Hypersensitivity side effects including urticaria, angioedema, cutaneous vasculitis with purpura, Stevens-Johnson syndrome, toxic epidermal necrolysis, erythema multiforme, allergic reactions, anaphylactic/anaphylactoid reactions (including shock) have been reported in less in than 1% of patients. At least one case of hypersensitivity vasculitis mimicking temporal arteritis has also been reported.[Ref]

Metabolic

Metabolic side effects have been reported rarely. Hyperglycemia has been reported in previously in controlled diabetic patients (less than 1%), although causality is unknown. Change in weight has also been reported in less than 1% of patients.[Ref]

Nervous system

Nervous system side effects have included asthenia (2% to 9%), malaise (3% to 9%), headache (5%), and dizziness (3% to 9%). Fatigue and nervousness have been reported in greater than 1% and less than 3% of patients. Insomnia, somnolence, confusion, paresthesias, and irritability have been reported in less than 1% of patients. In addition, convulsions, coma, meningitis, tremors, vertigo, anxiety, dream abnormalities, and hallucinations have also been reported with the use of NSAIDs.[Ref]

Psychiatric

Psychiatric side effects have included depression (greater than 1% and less than 3%), insomnia, and somnolence. In addition, anxiety, dream abnormalities, and hallucinations have also been reported with the use of NSAIDs.[Ref]

Cardiovascular

Cardiovascular side effects have included worsening of heart failure and elevated blood pressure. Hypertension, edema, congestive heart failure, flushing, palpitations, syncope, vasculitis (including necrotizing and allergic), arrhythmias, myocardial infarction, and cerebrovascular accident have been reported in less than 1% of patients. Tachycardia has also been reported with the use of NSAIDs.[Ref]

Genitourinary

Genitourinary side effects including dysuria and urinary frequency have been reported in greater than 1% and less than 3% of patients. Cystitis, hematuria, leukorrhea, and bleeding irregularities have been reported in less than 1% of patients.
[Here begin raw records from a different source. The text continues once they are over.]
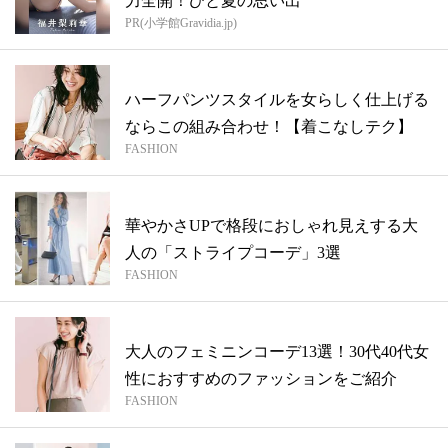
力全開！ひと夏の思い出
PR(小学館Gravidia.jp)
ハーフパンツスタイルを女らしく仕上げる
ならこの組み合わせ！【着こなしテク】
FASHION
華やかさUPで格段におしゃれ見えする大
人の「ストライプコーデ」3選
FASHION
大人のフェミニンコーデ13選！30代40代女
性におすすめのファッションをご紹介
FASHION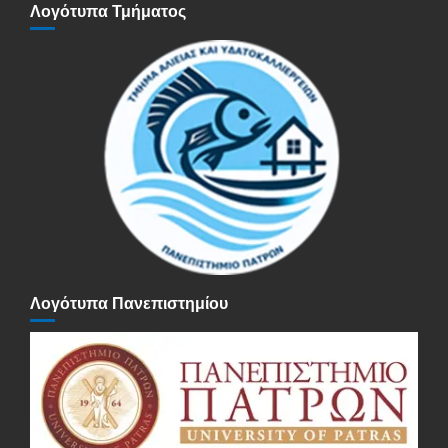
Λογότυπα Τμήματος
Λογότυπα Πανεπιστημίου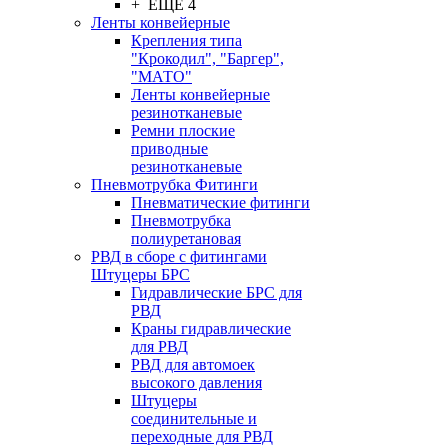
+ ЕЩЕ 4
Ленты конвейерные
Крепления типа
"Крокодил", "Баргер",
"МАТО"
Ленты конвейерные
резинотканевые
Ремни плоские
приводные
резинотканевые
Пневмотрубка Фитинги
Пневматические фитинги
Пневмотрубка
полиуретановая
РВД в сборе с фитингами
Штуцеры БРС
Гидравлические БРС для
РВД
Краны гидравлические
для РВД
РВД для автомоек
высокого давления
Штуцеры
соединительные и
переходные для РВД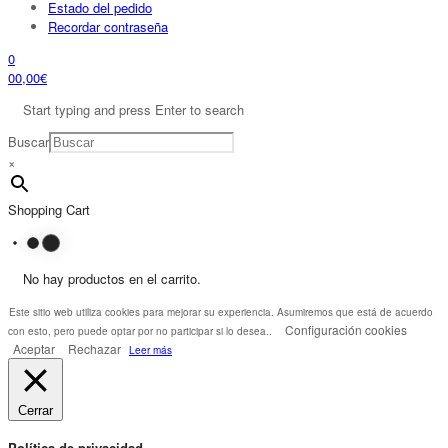
Estado del pedido
Recordar contraseña
0
0
0,00
€
Start typing and press Enter to search
Buscar
×
Shopping Cart
No hay productos en el carrito.
Este sitio web utiliza cookies para mejorar su experiencia. Asumiremos que está de acuerdo
Configuración cookies
con esto, pero puede optar por no participar si lo desea..
Aceptar
Rechazar
Leer más
Cerrar
Política de privacidad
Intrauterine bleeding has also been reported.[Ref]

Ocular

Ocular side effects including blurred vision have been reported in greater than 1% and less than 3% of patients. Photophobia, transient visual disturbances, and conjunctivitis have been reported in less than 1% of patients.[Ref]

General

General side effects associated with the use of NSAIDs have included sepsis and death.[Ref]

Respiratory

Respiratory side effects have included pulmonary infiltration. Bronchitis, dyspnea, asthma, pharyngitis, eosinophilia, rhinitis, bronchospasm, and sinusitis have been reported in less than 1% of patients. Respiratory depression and pneumonia have also been reported with the use of NSAIDs.[Ref]

Musculoskeletal

Musculoskeletal side effects have included arthralgia (greater than 1% and less than 3%) and muscle pain (less than 1%).

Other

Other side effects including chills, fever, and tinnitus have been reported in greater than 1% and less than 3% of patients. Loss of taste, infection, and taste perversion have been reported in less than 1% of patients. Dysgeusia (altered taste) has also been reported.[Ref]

References

1. Schattenkirchner M "An updated safety profile of etodolac in several thousand patients." Eur J Rheumatol Inflamm 10 (1990): 56-65

2. Taha AS, McLaughlin S, Holland PJ, Kelly RW, Sturrock RD, Russell RI "Effect on gastric and duodenal mucosal prostaglandins of repeated intake of therapeutic doses of naproxen and etodolac in rheumatoid arthritis." Ann Rheum Dis 49 (1990): 354-8

3. van Eeden A, Schotborgh RH, Tytgat GN "An endoscopic evaluation of the effects of etodolac and diclofenac on the gastric and duodenal mucosa." Clin Ther 12 (1990): 496-502

4. Singh G, Ramey DR, Morfeld D, Fries JF "Comparative toxicity of non-steroidal anti-inflammatory agents." Pharmacol Ther 62 (1994): 175-91

5. Eis MJ, Watkins BM, Philip A, Welling RE "Nonsteroidal-induced benign strictures of the colon: a case report and review of the literature." Am J Gastroenterol 93 (1998): 120-1

6. Salom IL, Jacob G, Jallad N, Perdomo CA, Mullane JF, Weidler D "Gastrointestinal microbleeding associated with the use of etodolac, ibuprofen, indomethacin, and naproxen in normal males." J Clin Pharmacol 24 (1984): 240-6

7. Bianchi Porro G, Caruso I, Petrillo M, Montrone F, Ardizzone S "A double-blind gastroscopic evaluation of the effects of etodolac and naproxen on the gastrointestinal mucosa of rheumatic patients." J Intern Med 229 (1991): 5-8

8. Lanza F, Rack MF, Lynn M, Wolf J, Sanda M "An endoscopic comparison of the effects of etodolac, indomethacin, ibuprofen, naproxen, and placebo on the gastrointestinal mucosa." J Rheumatol 14 (1987): 338-41

9. Weideman RA, Kelly KC, Kazi S, et al. "Risks of clinically significant upper gastrointestinal events with etodolac and naproxen: A historical cohort analysis." Gastroenterology 127 (2004): 1322-8

10. "Product Information. Lodine (etodolac)." Wyeth-Ayerst Laboratories, Philadelphia, PA.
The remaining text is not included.